The Board of Directors of Guinness Anchor Berhad is committed to ensuring that high
standards of business ethics and corporate governance are practised throughout
the Group through the implementation of effective policies and adoption of good
governance practices. The Group embraces the spirit of good corporate governance
which has helped in contributing towards the achievement of the Group's strategic
goals and values in business. This has had a positive impact on the Group's
reputation and business sustainability.The Board is pleased to report the Company's application of the underlying principles
set out in the Malaysian Code on Corporate Governance (Revised 2007) ("the Code")
and the extent to which the Company has complied with the Code throughout the
financial year ended 30 June 2009.

The Group is led by an effective Board which comprises members of caliber
from a diverse blend of professional backgrounds with a wide range of business
and financial experience, supported by Independent Directors who are able to
bring independent judgement on issues of strategy, performance, resources and
standards of conduct.
The Board has formal terms of reference to guide the Directors in the discharge
of their responsibility.

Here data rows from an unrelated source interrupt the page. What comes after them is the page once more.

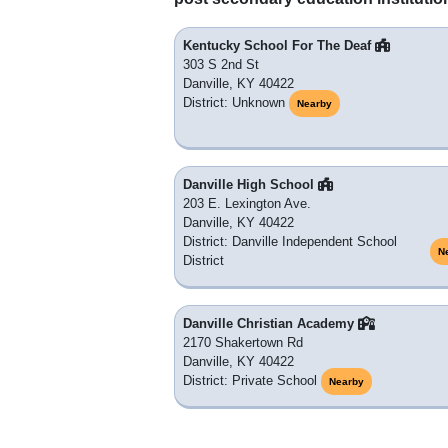
Kentucky School For The Deaf
303 S 2nd St
Danville, KY 40422
District: Unknown
Nearby
Danville High School
203 E. Lexington Ave.
Danville, KY 40422
District: Danville Independent School
N
District
Danville Christian Academy
2170 Shakertown Rd
Danville, KY 40422
District: Private School
Nearby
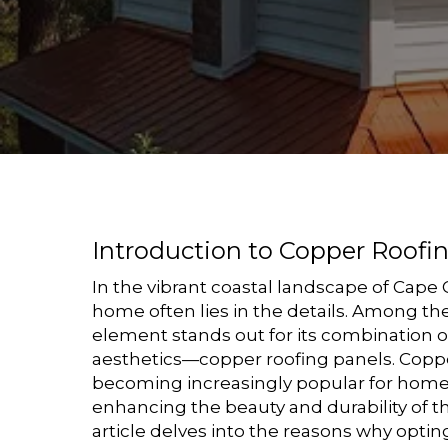
Introduction to Copper Roofi
In the vibrant coastal landscape of Cape 
home often lies in the details. Among the
element stands out for its combination o
aesthetics—copper roofing panels. Coppe
becoming increasingly popular for hom
enhancing the beauty and durability of th
article delves into the reasons why optin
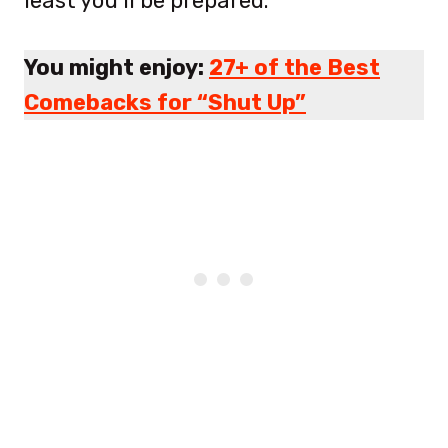
least you’ll be prepared.
You might enjoy:
27+ of the Best
Comebacks for “Shut Up”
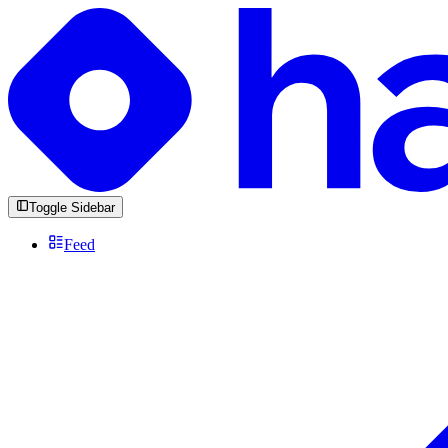
Toggle Sidebar
Feed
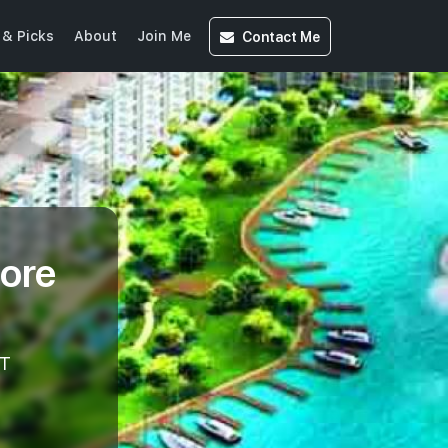
Contact
Me
& Picks
About
Join Me
ore
T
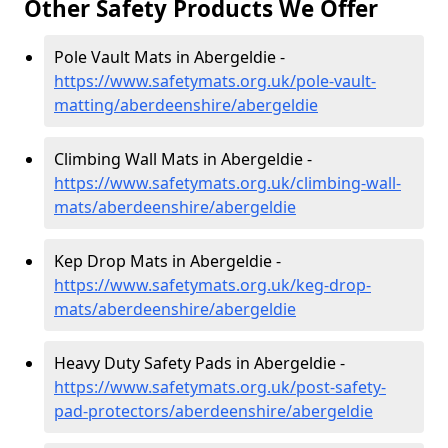
Other Safety Products We Offer
Pole Vault Mats in Abergeldie -
https://www.safetymats.org.uk/pole-vault-
matting/aberdeenshire/abergeldie
Climbing Wall Mats in Abergeldie -
https://www.safetymats.org.uk/climbing-wall-
mats/aberdeenshire/abergeldie
Kep Drop Mats in Abergeldie -
https://www.safetymats.org.uk/keg-drop-
mats/aberdeenshire/abergeldie
Heavy Duty Safety Pads in Abergeldie -
https://www.safetymats.org.uk/post-safety-
pad-protectors/aberdeenshire/abergeldie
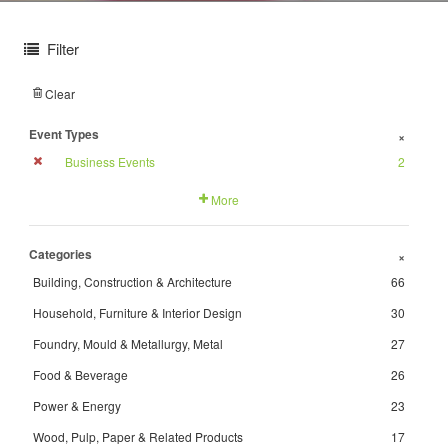
Filter
Clear
Event Types
+
Business Events
2
More
Categories
+
Building, Construction & Architecture
66
Household, Furniture & Interior Design
30
Foundry, Mould & Metallurgy, Metal
27
Food & Beverage
26
Power & Energy
23
Wood, Pulp, Paper & Related Products
17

The Board has the overall responsibility in leading and
determining the Group's strategic direction. It oversees the conduct of the
Group's businesses, ensuring appropriate control system is in place as well as
regularly reviewing such system to ensure its adequacy and integrity. The Board
is also responsible for succession planning, including appointing and fixing the
remuneration of and, where appropriate, replacing Senior Management.
The Board currently has nine members including one Alternate Director,
of whom two are Executive Directors and four out of the six Non-Executive Directors (including the Chairman) are independent. There is a clear
division of responsibility between the Chairman and the Managing Director to
ensure that there is a balance of power and authority.
The Chairman has never held any executive position in the Group. The Chairman
is primarily responsible for ensuring Board effectiveness and conduct whilst
the Managing Director is responsible for the day-to-day conduct of the Group's
business including the implementation of business plans and strategies
approved by the Board and communicating matters to the Board.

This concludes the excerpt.